* [TASK BRIEF]
Return the records exactly, keeping every line as it is.

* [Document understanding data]
+ + + + +
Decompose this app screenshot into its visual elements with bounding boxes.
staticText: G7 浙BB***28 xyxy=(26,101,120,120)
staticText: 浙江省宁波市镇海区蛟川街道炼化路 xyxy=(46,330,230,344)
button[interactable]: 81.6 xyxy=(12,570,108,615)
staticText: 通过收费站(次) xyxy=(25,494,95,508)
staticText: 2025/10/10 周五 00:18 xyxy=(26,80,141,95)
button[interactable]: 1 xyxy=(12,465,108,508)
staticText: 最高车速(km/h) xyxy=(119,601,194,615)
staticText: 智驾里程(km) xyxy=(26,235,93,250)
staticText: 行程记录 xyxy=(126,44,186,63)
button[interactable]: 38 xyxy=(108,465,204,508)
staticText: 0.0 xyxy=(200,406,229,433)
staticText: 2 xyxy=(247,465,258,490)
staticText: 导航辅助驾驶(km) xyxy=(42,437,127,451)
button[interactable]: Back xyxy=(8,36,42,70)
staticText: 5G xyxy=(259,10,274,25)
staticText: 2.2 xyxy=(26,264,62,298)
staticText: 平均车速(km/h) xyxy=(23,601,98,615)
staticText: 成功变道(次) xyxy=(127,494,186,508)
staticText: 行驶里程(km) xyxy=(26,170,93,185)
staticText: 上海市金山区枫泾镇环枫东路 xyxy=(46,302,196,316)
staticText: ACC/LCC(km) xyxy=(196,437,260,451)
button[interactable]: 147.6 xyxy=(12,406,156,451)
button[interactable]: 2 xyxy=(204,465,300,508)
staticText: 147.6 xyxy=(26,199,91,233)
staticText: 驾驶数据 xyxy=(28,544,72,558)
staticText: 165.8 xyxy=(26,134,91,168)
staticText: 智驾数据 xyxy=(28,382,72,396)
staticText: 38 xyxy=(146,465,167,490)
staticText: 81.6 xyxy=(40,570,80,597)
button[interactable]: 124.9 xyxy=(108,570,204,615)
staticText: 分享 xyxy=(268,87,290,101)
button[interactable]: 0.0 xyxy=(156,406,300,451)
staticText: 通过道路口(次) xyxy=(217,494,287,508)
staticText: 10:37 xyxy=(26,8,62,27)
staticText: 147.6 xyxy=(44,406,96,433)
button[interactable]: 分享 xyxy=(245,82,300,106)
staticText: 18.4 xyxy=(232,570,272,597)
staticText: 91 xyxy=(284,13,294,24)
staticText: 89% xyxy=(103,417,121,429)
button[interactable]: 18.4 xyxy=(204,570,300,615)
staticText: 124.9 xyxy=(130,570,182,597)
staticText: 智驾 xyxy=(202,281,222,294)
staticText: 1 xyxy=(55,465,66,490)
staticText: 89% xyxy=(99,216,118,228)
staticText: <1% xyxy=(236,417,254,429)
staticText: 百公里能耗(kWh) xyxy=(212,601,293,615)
+ + + + +
* [WRITTEN ANSWER]
Decompose this app screenshot into its visual elements with bounding boxes.
staticText: G7 浙BB***28 xyxy=(26,101,120,120)
staticText: 浙江省宁波市镇海区蛟川街道炼化路 xyxy=(46,330,230,344)
button[interactable]: 81.6 xyxy=(12,570,108,615)
staticText: 通过收费站(次) xyxy=(25,494,95,508)
staticText: 2025/10/10 周五 00:18 xyxy=(26,80,141,95)
button[interactable]: 1 xyxy=(12,465,108,508)
staticText: 最高车速(km/h) xyxy=(119,601,194,615)
staticText: 智驾里程(km) xyxy=(26,235,93,250)
staticText: 行程记录 xyxy=(126,44,186,63)
button[interactable]: 38 xyxy=(108,465,204,508)
staticText: 0.0 xyxy=(200,406,229,433)
staticText: 2 xyxy=(247,465,258,490)
staticText: 导航辅助驾驶(km) xyxy=(42,437,127,451)
button[interactable]: Back xyxy=(8,36,42,70)
staticText: 5G xyxy=(259,10,274,25)
staticText: 2.2 xyxy=(26,264,62,298)
staticText: 平均车速(km/h) xyxy=(23,601,98,615)
staticText: 成功变道(次) xyxy=(127,494,186,508)
staticText: 行驶里程(km) xyxy=(26,170,93,185)
staticText: 上海市金山区枫泾镇环枫东路 xyxy=(46,302,196,316)
staticText: ACC/LCC(km) xyxy=(196,437,260,451)
button[interactable]: 147.6 xyxy=(12,406,156,451)
button[interactable]: 2 xyxy=(204,465,300,508)
staticText: 147.6 xyxy=(26,199,91,233)
staticText: 驾驶数据 xyxy=(28,544,72,558)
staticText: 165.8 xyxy=(26,134,91,168)
staticText: 智驾数据 xyxy=(28,382,72,396)
staticText: 38 xyxy=(146,465,167,490)
staticText: 81.6 xyxy=(40,570,80,597)
button[interactable]: 124.9 xyxy=(108,570,204,615)
staticText: 分享 xyxy=(268,87,290,101)
button[interactable]: 0.0 xyxy=(156,406,300,451)
staticText: 通过道路口(次) xyxy=(217,494,287,508)
staticText: 10:37 xyxy=(26,8,62,27)
staticText: 147.6 xyxy=(44,406,96,433)
button[interactable]: 分享 xyxy=(245,82,300,106)
staticText: 18.4 xyxy=(232,570,272,597)
staticText: 91 xyxy=(284,13,294,24)
staticText: 89% xyxy=(103,417,121,429)
button[interactable]: 18.4 xyxy=(204,570,300,615)
staticText: 124.9 xyxy=(130,570,182,597)
staticText: 智驾 xyxy=(202,281,222,294)
staticText: 1 xyxy=(55,465,66,490)
staticText: 89% xyxy=(99,216,118,228)
staticText: <1% xyxy=(236,417,254,429)
staticText: 百公里能耗(kWh) xyxy=(212,601,293,615)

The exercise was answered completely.